**Material supplied:**

┌──

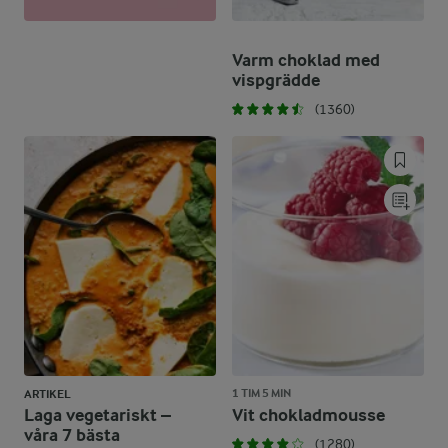
Varm choklad med
vispgrädde
(1360)
1 TIM 5 MIN
ARTIKEL
Laga vegetariskt –
Vit chokladmousse
våra 7 bästa
(1280)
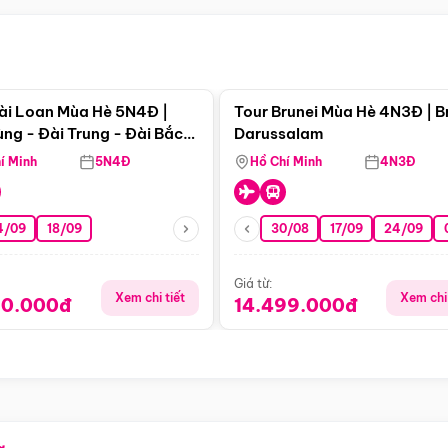
Điểm nổi bật
Điểm nổi
ài Loan Mùa Hè 5N4Đ |
Tour Brunei Mùa Hè 4N3Đ | B
ng - Đài Trung - Đài Bắc
Darussalam
j)
í Minh
5N4Đ
Hồ Chí Minh
4N3Đ
4/09
18/09
30/08
17/09
24/09
Giá từ:
Xem chi tiết
Xem chi 
90.000đ
14.499.000đ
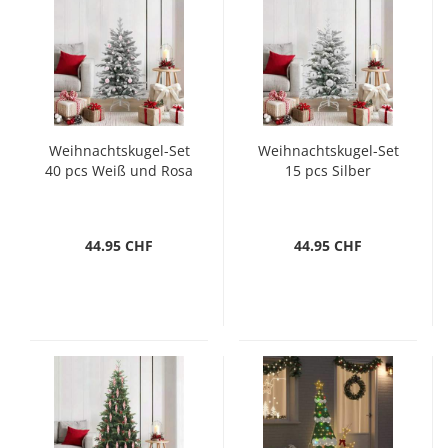
Weihnachtskugel-Set
Weihnachtskugel-Set
40 pcs Weiß und Rosa
15 pcs Silber
44.95 CHF
44.95 CHF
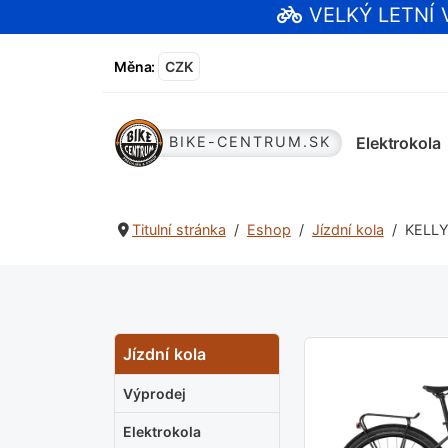
VELKÝ LETNÍ
Měna
:
CZK
Elektrokola
BIKE-CENTRUM.SK
Titulní stránka
Eshop
Jízdní kola
KELLY
Jízdní kola
Výprodej
Elektrokola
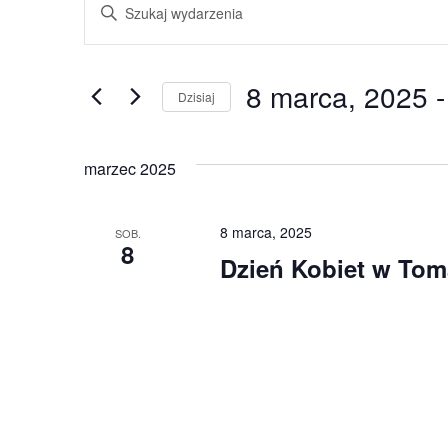
Wpisz
słowo
Nawigacja
kluczowe.
Szukaj
po
wg
słowa
8 marca, 2025
 -
kluczowego
Dzisiaj
wyszukiwaniu
Wydarzenia.
Wybierz
datę.
i
marzec 2025
widokach
8 marca, 2025
SOB.
8
Dzień Kobiet w To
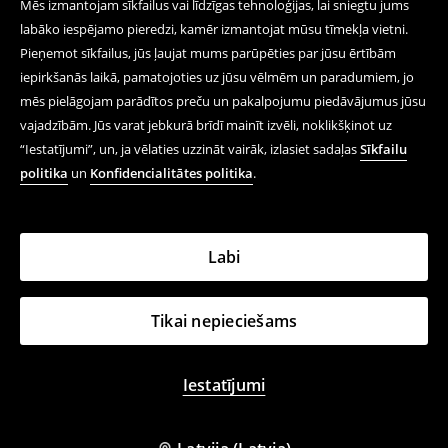
Mēs izmantojam sīkfailus vai līdzīgas tehnoloģijas, lai sniegtu jums
labāko iespējamo pieredzi, kamēr izmantojat mūsu tīmekļa vietni.
Pieņemot sīkfailus, jūs ļaujat mums parūpēties par jūsu ērtībām
iepirkšanās laikā, pamatojoties uz jūsu vēlmēm un paradumiem, jo
mēs pielāgojam parādītos preču un pakalpojumu piedāvājumus jūsu
vajadzībām. Jūs varat jebkurā brīdī mainīt izvēli, noklikšķinot uz
“Iestatījumi”, un, ja vēlaties uzzināt vairāk, izlasiet sadaļas
Sīkfailu
politika
un
Konfidencialitātes politika
.
Labi
Tikai nepieciešams
Iestatījumi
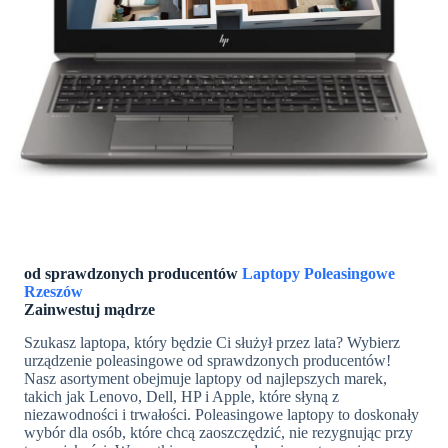
od sprawdzonych producentów
Laptopy Poleasingowe
Rzeszów
Zainwestuj mądrze
Szukasz laptopa, który będzie Ci służył przez lata? Wybierz
urządzenie poleasingowe od sprawdzonych producentów!
Nasz asortyment obejmuje laptopy od najlepszych marek,
takich jak Lenovo, Dell, HP i Apple, które słyną z
niezawodności i trwałości. Poleasingowe laptopy to doskonały
wybór dla osób, które chcą zaoszczędzić, nie rezygnując przy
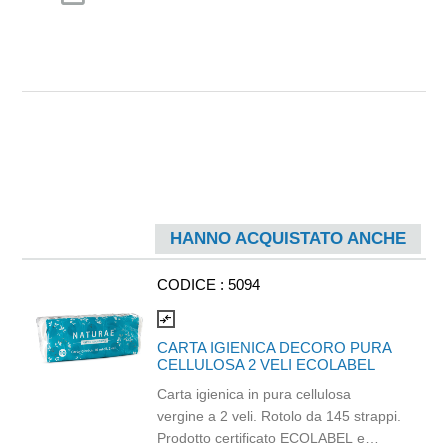
HANNO ACQUISTATO ANCHE
CODICE :
5094
compare_arrows
CARTA IGIENICA DECORO PURA
CELLULOSA 2 VELI ECOLABEL
Carta igienica in pura cellulosa
vergine a 2 veli. Rotolo da 145 strappi.
Prodotto certificato ECOLABEL e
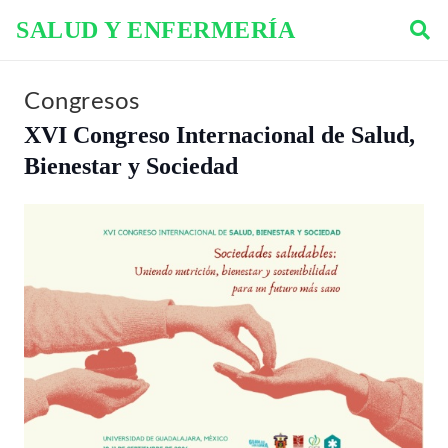
SALUD Y ENFERMERÍA
Congresos
XVI Congreso Internacional de Salud,
Bienestar y Sociedad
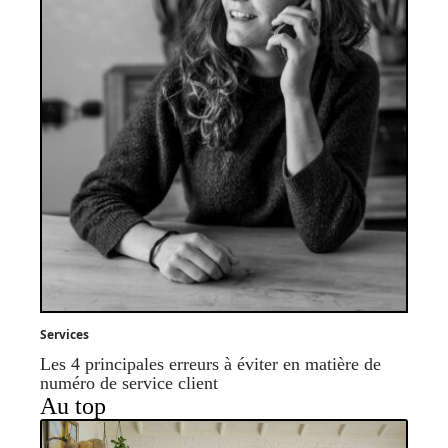
Services
Les 4 principales erreurs à éviter en matière de
numéro de service client
Au top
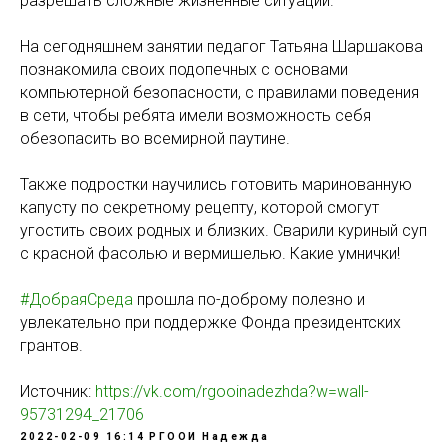
разрешать сложные жизненные ситуации.
На сегодняшнем занятии педагог Татьяна Шаршакова
познакомила своих подопечных с основами
компьютерной безопасности, с правилами поведения
в сети, чтобы ребята имели возможность себя
обезопасить во всемирной паутине.
Также подростки научились готовить маринованную
капусту по секретному рецепту, которой смогут
угостить своих родных и близких. Сварили куриный суп
с красной фасолью и вермишелью. Какие умнички!
#ДобраяСреда
прошла по-доброму полезно и
увлекательно при поддержке Фонда президентских
грантов.
Источник:
https://vk.com/rgooinadezhda?w=wall-
95731294_21706
2022-02-09 16:14
РГООИ Надежда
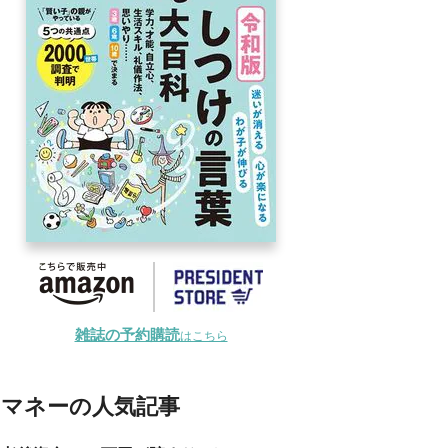
雑誌の予約購読
はこちら
マネーの人気記事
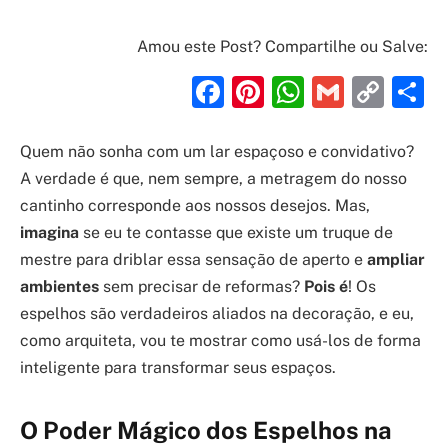
Amou este Post? Compartilhe ou Salve:
Facebook
Pinterest
WhatsAp
Gmail
Cop
S
Link
Quem não sonha com um lar espaçoso e convidativo?
A verdade é que, nem sempre, a metragem do nosso
cantinho corresponde aos nossos desejos. Mas,
imagina
se eu te contasse que existe um truque de
mestre para driblar essa sensação de aperto e
ampliar
ambientes
sem precisar de reformas?
Pois é
! Os
espelhos são verdadeiros aliados na decoração, e eu,
como arquiteta, vou te mostrar como usá-los de forma
inteligente para transformar seus espaços.
O Poder Mágico dos Espelhos na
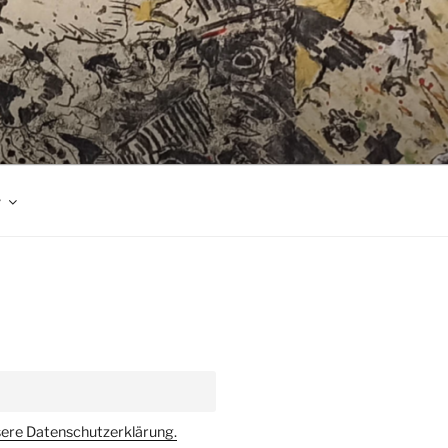
r
sere Datenschutzerklärung.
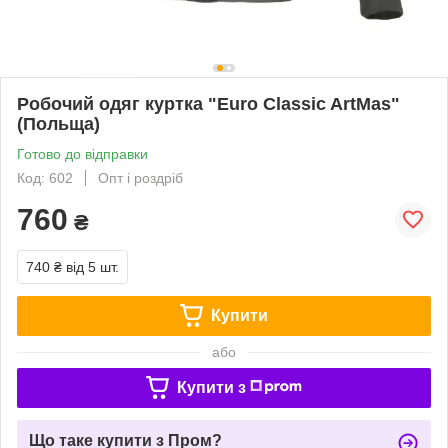
Робочий одяг куртка "Euro Classic ArtMas"
(Польща)
Готово до відправки
Код: 602
Опт і роздріб
760
₴
740 ₴
від 5 шт.
Купити
або
Купити з
Що таке купити з Пром?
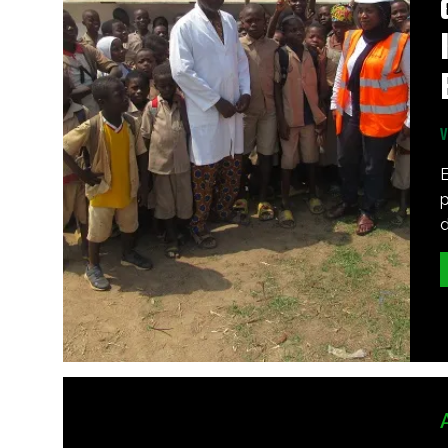
E
p
d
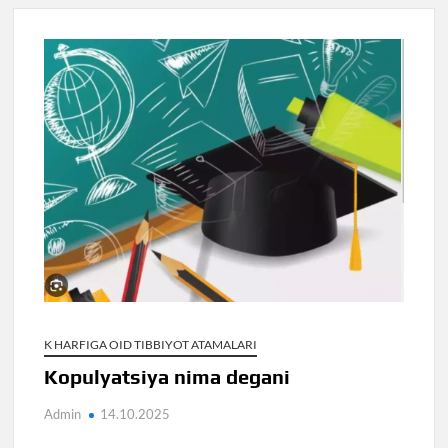
K HARFIGA OID TIBBIYOT ATAMALARI
Kopulyatsiya nima degani
Admin
14.10.2025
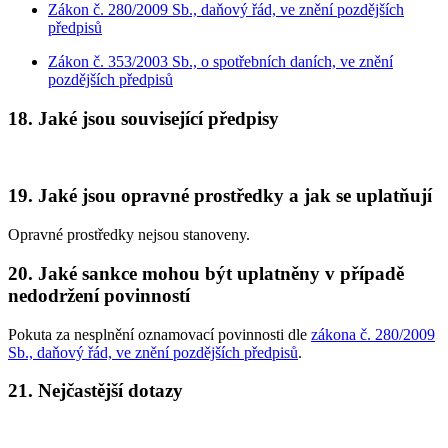
Zákon č. 280/2009 Sb., daňový řád, ve znění pozdějších
předpisů
Zákon č. 353/2003 Sb., o spotřebních daních, ve znění
pozdějších předpisů
18. Jaké jsou související předpisy
19. Jaké jsou opravné prostředky a jak se uplatňují
Opravné prostředky nejsou stanoveny.
20. Jaké sankce mohou být uplatněny v případě
nedodržení povinností
Pokuta za nesplnění oznamovací povinnosti dle
zákona č. 280/2009
Sb., daňový řád, ve znění pozdějších předpisů
.
21. Nejčastější dotazy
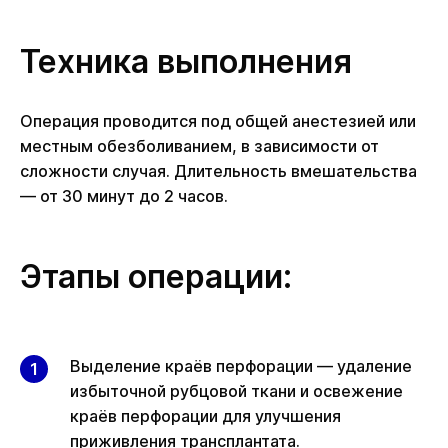
Техника выполнения
Операция проводится под общей анестезией или
местным обезболиванием, в зависимости от
сложности случая. Длительность вмешательства
— от 30 минут до 2 часов.
Этапы операции:
Выделение краёв перфорации — удаление
избыточной рубцовой ткани и освежение
краёв перфорации для улучшения
приживления трансплантата.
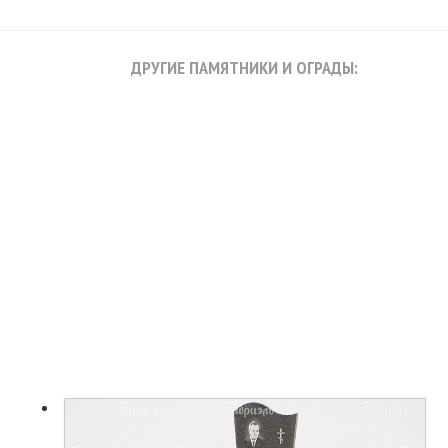
ДРУГИЕ ПАМЯТНИКИ И ОГРАДЫ:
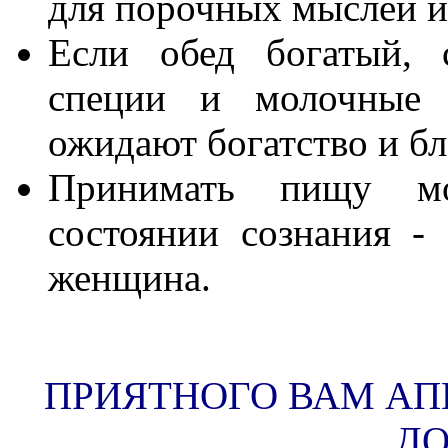
для порочных мыслей и
Если обед богатый, 
специи и молочные 
ожидают богатство и бл
Принимать пищу м
состоянии сознания -
женщина.
ПРИЯТНОГО ВАМ АП
ДО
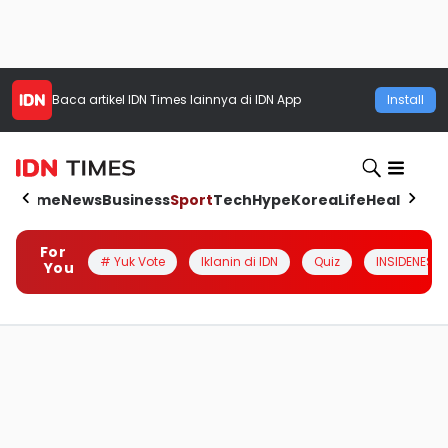
Baca artikel
IDN Times
lainnya di IDN App
Install
Home
News
Business
Sport
Tech
Hype
Korea
Life
Health
Aut
For
# Yuk Vote
Iklanin di IDN
Quiz
INSIDENESIA
You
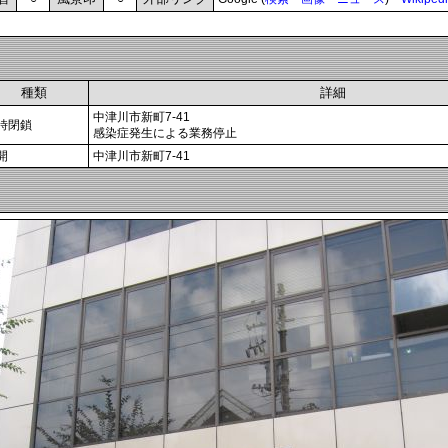
種類
詳細
中津川市新町7-41
時閉鎖
感染症発生による業務停止
開
中津川市新町7-41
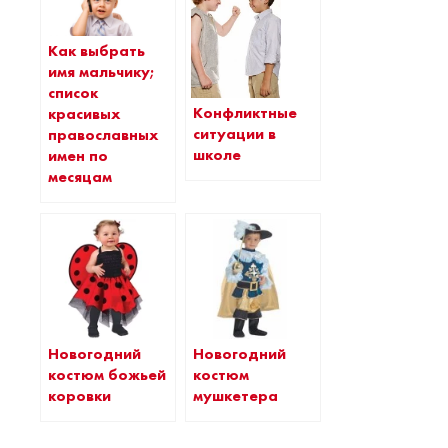
Как выбрать
имя мальчику;
список
Конфликтные
красивых
ситуации в
православных
школе
имен по
месяцам
Новогодний
Новогодний
костюм божьей
костюм
коровки
мушкетера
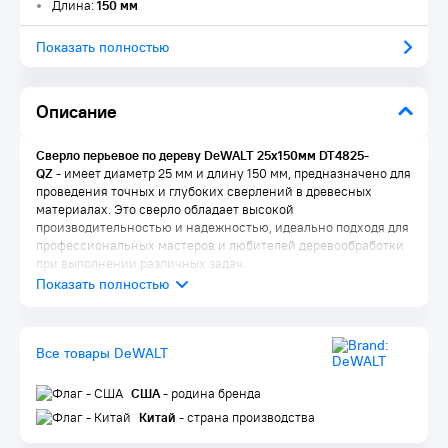
Длина:
150 мм
Показать полностью
Описание
Сверло перьевое по дереву DeWALT 25x150мм DT4825-
QZ
- имеет диаметр 25 мм и длину 150 мм, предназначено для
проведения точных и глубоких сверлений в древесных
материалах. Это сверло обладает высокой
производительностью и надежностью, идеально подходя для
профессиональных мастеров и любителей деревообработки
при выполнении различных задач.
Все товары DeWALT
США
- родина бренда
Китай
- страна производства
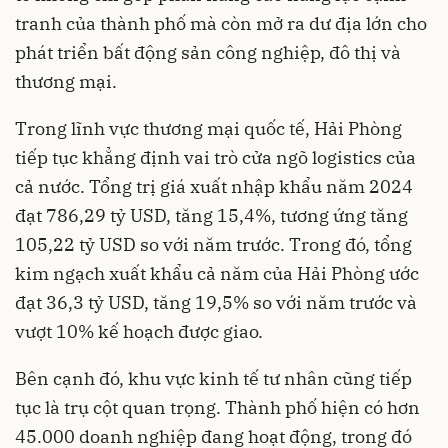
tranh của thành phố mà còn mở ra dư địa lớn cho
phát triển bất động sản công nghiệp, đô thị và
thương mại.
Trong lĩnh vực thương mại quốc tế, Hải Phòng
tiếp tục khẳng định vai trò cửa ngõ logistics của
cả nước. Tổng trị giá xuất nhập khẩu năm 2024
đạt 786,29 tỷ USD, tăng 15,4%, tương ứng tăng
105,22 tỷ USD so với năm trước. Trong đó, tổng
kim ngạch xuất khẩu cả năm của Hải Phòng ước
đạt 36,3 tỷ USD, tăng 19,5% so với năm trước và
vượt 10% kế hoạch được giao.
Bên cạnh đó, khu vực kinh tế tư nhân cũng tiếp
tục là trụ cột quan trọng. Thành phố hiện có hơn
45.000 doanh nghiệp đang hoạt động, trong đó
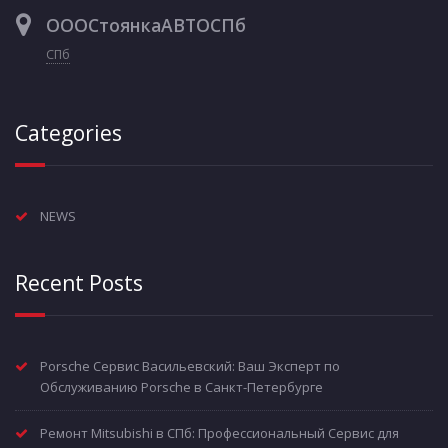
ОООСтоянкаАВТОСПб
СПб
Categories
NEWS
Recent Posts
Porsche Сервис Васильевский: Ваш Эксперт по
Обслуживанию Porsche в Санкт-Петербурге
Ремонт Mitsubishi в СПб: Профессиональный Сервис для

└──

**Exercise:** Return, unchanged, the lines from the first line of the material through the line that holds "познакомила своих подопечных с основами", inclusive, omitting pictures.

**Response:**
Varm choklad med
vispgrädde
(1360)
1 TIM 5 MIN
ARTIKEL
Laga vegetariskt –
Vit chokladmousse
våra 7 bästa
(1280)
Điểm nổi bật
Điểm nổi
ài Loan Mùa Hè 5N4Đ |
Tour Brunei Mùa Hè 4N3Đ | B
ng - Đài Trung - Đài Bắc
Darussalam
j)
í Minh
5N4Đ
Hồ Chí Minh
4N3Đ
4/09
18/09
30/08
17/09
24/09
Giá từ:
Xem chi tiết
Xem chi 
90.000đ
14.499.000đ
Weihnachtskugel-Set
Weihnachtskugel-Set
40 pcs Weiß und Rosa
15 pcs Silber
44.95 CHF
44.95 CHF
VELKÝ LETNÍ
Měna
:
CZK
Elektrokola
BIKE-CENTRUM.SK
Titulní stránka
Eshop
Jízdní kola
KELLY
Jízdní kola
Výprodej
Elektrokola
Wpisz
słowo
Nawigacja
kluczowe.
Szukaj
po
wg
słowa
8 marca, 2025
 -
kluczowego
Dzisiaj
wyszukiwaniu
Wydarzenia.
Wybierz
datę.
i
marzec 2025
widokach
8 marca, 2025
SOB.
8
Dzień Kobiet w To
Mēs izmantojam sīkfailus vai līdzīgas tehnoloģijas, lai sniegtu jums
labāko iespējamo pieredzi, kamēr izmantojat mūsu tīmekļa vietni.
Pieņemot sīkfailus, jūs ļaujat mums parūpēties par jūsu ērtībām
iepirkšanās laikā, pamatojoties uz jūsu vēlmēm un paradumiem, jo
mēs pielāgojam parādītos preču un pakalpojumu piedāvājumus jūsu
vajadzībām. Jūs varat jebkurā brīdī mainīt izvēli, noklikšķinot uz
“Iestatījumi”, un, ja vēlaties uzzināt vairāk, izlasiet sadaļas
Sīkfailu
politika
un
Konfidencialitātes politika
.
Labi
Tikai nepieciešams
Iestatījumi
od sprawdzonych producentów
Laptopy Poleasingowe
Rzeszów
Zainwestuj mądrze
Szukasz laptopa, który będzie Ci służył przez lata? Wybierz
urządzenie poleasingowe od sprawdzonych producentów!
Nasz asortyment obejmuje laptopy od najlepszych marek,
takich jak Lenovo, Dell, HP i Apple, które słyną z
niezawodności i trwałości. Poleasingowe laptopy to doskonały
wybór dla osób, które chcą zaoszczędzić, nie rezygnując przy
HANNO ACQUISTATO ANCHE
CODICE :
5094
compare_arrows
CARTA IGIENICA DECORO PURA
CELLULOSA 2 VELI ECOLABEL
Carta igienica in pura cellulosa
vergine a 2 veli. Rotolo da 145 strappi.
Prodotto certificato ECOLABEL e
SALUD Y ENFERMERÍA
Congresos
XVI Congreso Internacional de Salud,
Bienestar y Sociedad
Services
Les 4 principales erreurs à éviter en matière de
numéro de service client
Au top
разрешать сложные жизненные ситуации.
На сегодняшнем занятии педагог Татьяна Шаршакова
познакомила своих подопечных с основами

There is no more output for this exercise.